• **What is required**
Print the entries underneath word for word, omitting whatever pictures they contain.

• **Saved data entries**
####
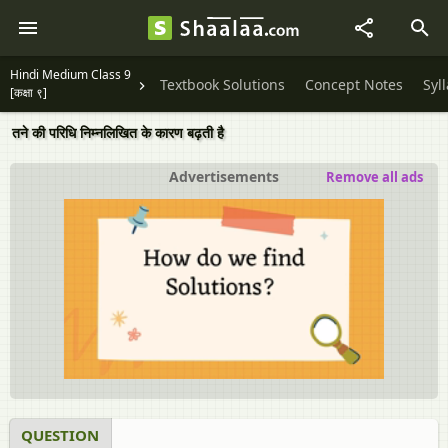
Hindi Medium Class 9
Textbook Solutions
Concept Notes
Syl
[कक्षा ९]
तने की परिधि निम्नलिखित के कारण बढ़ती है
Advertisements
Remove all ads
QUESTION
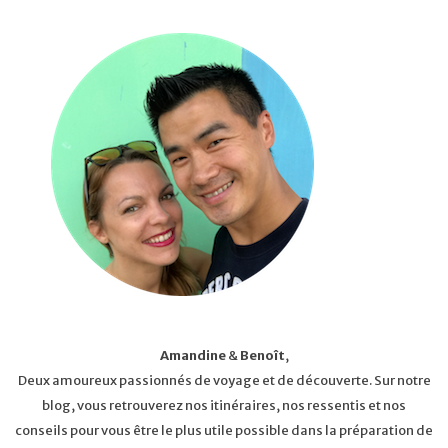
Amandine
&
Benoît
,
Deux amoureux passionnés de voyage et de découverte. Sur notre
blog, vous retrouverez nos itinéraires, nos ressentis et nos
conseils pour vous être le plus utile possible dans la préparation de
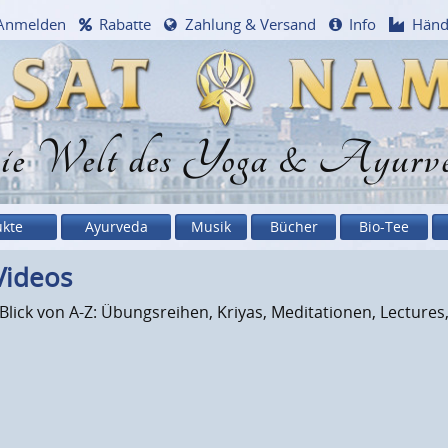
Anmelden
Rabatte
Zahlung & Versand
Info
Händ
e Welt des Yoga & Ayurv
ukte
Ayurveda
Musik
Bücher
Bio-Tee
Videos
 Blick von A-Z: Übungsreihen, Kriyas, Meditationen, Lecture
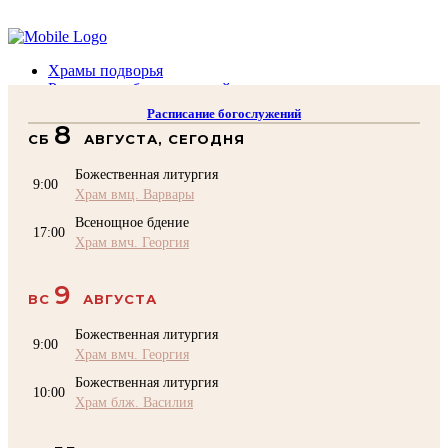
Помочь подворью
Храмы подворья
Расписание богослужений
Духовенство
Расписание богослужений
Воскресная школа
8
СБ
АВГУСТА, СЕГОДНЯ
Преподаватели Воскресной школы
Катехизация
Божественная литургия
КОНТАКТЫ
9:00
Храм вмц. Варвары
Помочь Подворью
Всенощное бдение
top
17:00
Храм вмч. Георгия
9
ВС
АВГУСТА
Божественная литургия
9:00
Храм вмч. Георгия
Божественная литургия
10:00
Храм блж. Василия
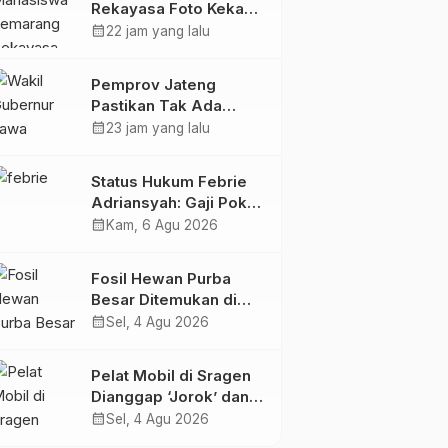
Rekayasa Foto Kekasih
Jadi Konten Cabul
calendar_month
22 jam yang lalu
karena Sakit Hati
Pemprov Jateng
Pastikan Tak Ada
Kendala Pembayaran
calendar_month
23 jam yang lalu
Gaji ASN di Tengah
Pemangkasan
Status Hukum Febrie
Transfer ke Daerah
Adriansyah: Gaji Pokok
50 Persen Tetap
calendar_month
Kam, 6 Agu 2026
Mengalir, Tunjangan
Disetop Kejagung
Fosil Hewan Purba
Besar Ditemukan di
Sungai Piji Kudus
calendar_month
Sel, 4 Agu 2026
Pelat Mobil di Sragen
Dianggap ‘Jorok’ dan
Tak Sesuai Standar,
calendar_month
Sel, 4 Agu 2026
Pengemudi Kena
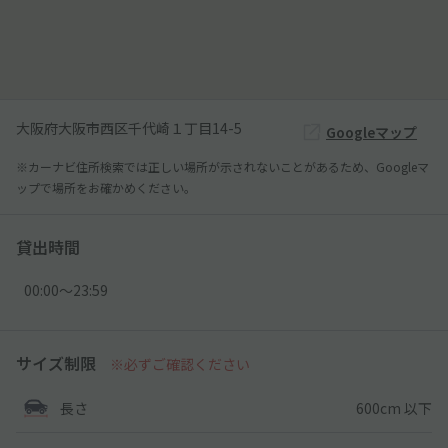
大阪府大阪市西区千代崎１丁目14-5
Googleマップ
※カーナビ住所検索では正しい場所が示されないことがあるため、Googleマ
ップで場所をお確かめください。
貸出時間
00:00〜23:59
サイズ制限
※必ずご確認ください
600cm 以下
長さ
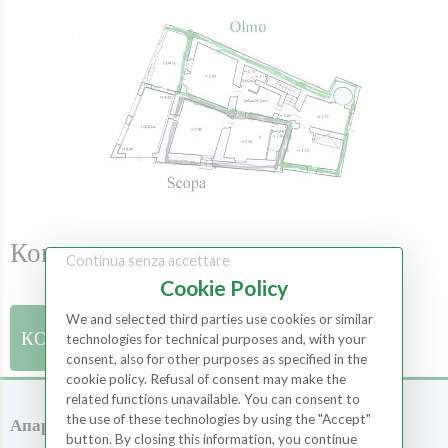
Контакти
Continua senza accettare
Cookie Policy
We and selected third parties use cookies or similar
КОНТАКТИ
technologies for technical purposes and, with your
consent, also for other purposes as specified in the
cookie policy. Refusal of consent may make the
related functions unavailable. You can consent to
the use of these technologies by using the "Accept"
Апартмани
Собе
button. By closing this information, you continue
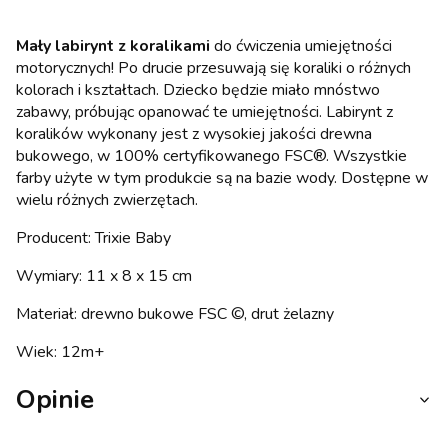
Mały labirynt z koralikami
do ćwiczenia umiejętności
motorycznych! Po drucie przesuwają się koraliki o różnych
kolorach i kształtach. Dziecko będzie miało mnóstwo
zabawy, próbując opanować te umiejętności. Labirynt z
koralików wykonany jest z wysokiej jakości drewna
bukowego, w 100% certyfikowanego FSC®. Wszystkie
farby użyte w tym produkcie są na bazie wody. Dostępne w
wielu różnych zwierzętach.
Producent: Trixie Baby
Wymiary: 11 x 8 x 15 cm
Materiał: drewno bukowe FSC ©, drut żelazny
Wiek: 12m+
Opinie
####
• **Solution below**
Hindi Medium Class 9
Textbook Solutions
Concept Notes
Syl
[कक्षा ९]
तने की परिधि निम्नलिखित के कारण बढ़ती है
Advertisements
Remove all ads
QUESTION
Amandine
&
Benoît
,
Deux amoureux passionnés de voyage et de découverte. Sur notre
blog, vous retrouverez nos itinéraires, nos ressentis et nos
conseils pour vous être le plus utile possible dans la préparation de
Anmelden
Rabatte
Zahlung & Versand
Info
Händ
e Welt des Yoga & Ayurv
ukte
Ayurveda
Musik
Bücher
Bio-Tee
Videos
 Blick von A-Z: Übungsreihen, Kriyas, Meditationen, Lecture
Помочь подворью
Храмы подворья
Расписание богослужений
Духовенство
Расписание богослужений
Воскресная школа
8
СБ
АВГУСТА, СЕГОДНЯ
Преподаватели Воскресной школы
Катехизация
Божественная литургия
КОНТАКТЫ
9:00
Храм вмц. Варвары
Помочь Подворью
Всенощное бдение
top
17:00
Храм вмч. Георгия
9
ВС
АВГУСТА
Божественная литургия
9:00
Храм вмч. Георгия
Божественная литургия
10:00
Храм блж. Василия
Rekayasa Foto Kekasih
Jadi Konten Cabul
calendar_month
22 jam yang lalu
karena Sakit Hati
Pemprov Jateng
Pastikan Tak Ada
Kendala Pembayaran
calendar_month
23 jam yang lalu
Gaji ASN di Tengah
Pemangkasan
Status Hukum Febrie
Transfer ke Daerah
Adriansyah: Gaji Pokok
50 Persen Tetap
calendar_month
Kam, 6 Agu 2026
Mengalir, Tunjangan
Disetop Kejagung
Fosil Hewan Purba
Besar Ditemukan di
Sungai Piji Kudus
calendar_month
Sel, 4 Agu 2026
Pelat Mobil di Sragen
Dianggap ‘Jorok’ dan
Tak Sesuai Standar,
calendar_month
Sel, 4 Agu 2026
Pengemudi Kena
大阪府大阪市西区千代崎１丁目14-5
Googleマップ
※カーナビ住所検索では正しい場所が示されないことがあるため、Googleマ
ップで場所をお確かめください。
貸出時間
00:00〜23:59
サイズ制限
※必ずご確認ください
600cm 以下
長さ
Контакти
Continua senza accettare
Cookie Policy
We and selected third parties use cookies or similar
КОНТАКТИ
technologies for technical purposes and, with your
consent, also for other purposes as specified in the
cookie policy. Refusal of consent may make the
related functions unavailable. You can consent to
the use of these technologies by using the "Accept"
Апартмани
Собе
button. By closing this information, you continue
Mały labirynt z koralikami
do ćwiczenia umiejętności
motorycznych! Po drucie przesuwają się koraliki o różnych
kolorach i kształtach. Dziecko będzie miało mnóstwo
zabawy, próbując opanować te umiejętności. Labirynt z
koralików wykonany jest z wysokiej jakości drewna
bukowego, w 100% certyfikowanego FSC®. Wszystkie
farby użyte w tym produkcie są na bazie wody. Dostępne w
wielu różnych zwierzętach.
Producent: Trixie Baby
Wymiary: 11 x 8 x 15 cm
Materiał: drewno bukowe FSC ©, drut żelazny
Wiek: 12m+
Opinie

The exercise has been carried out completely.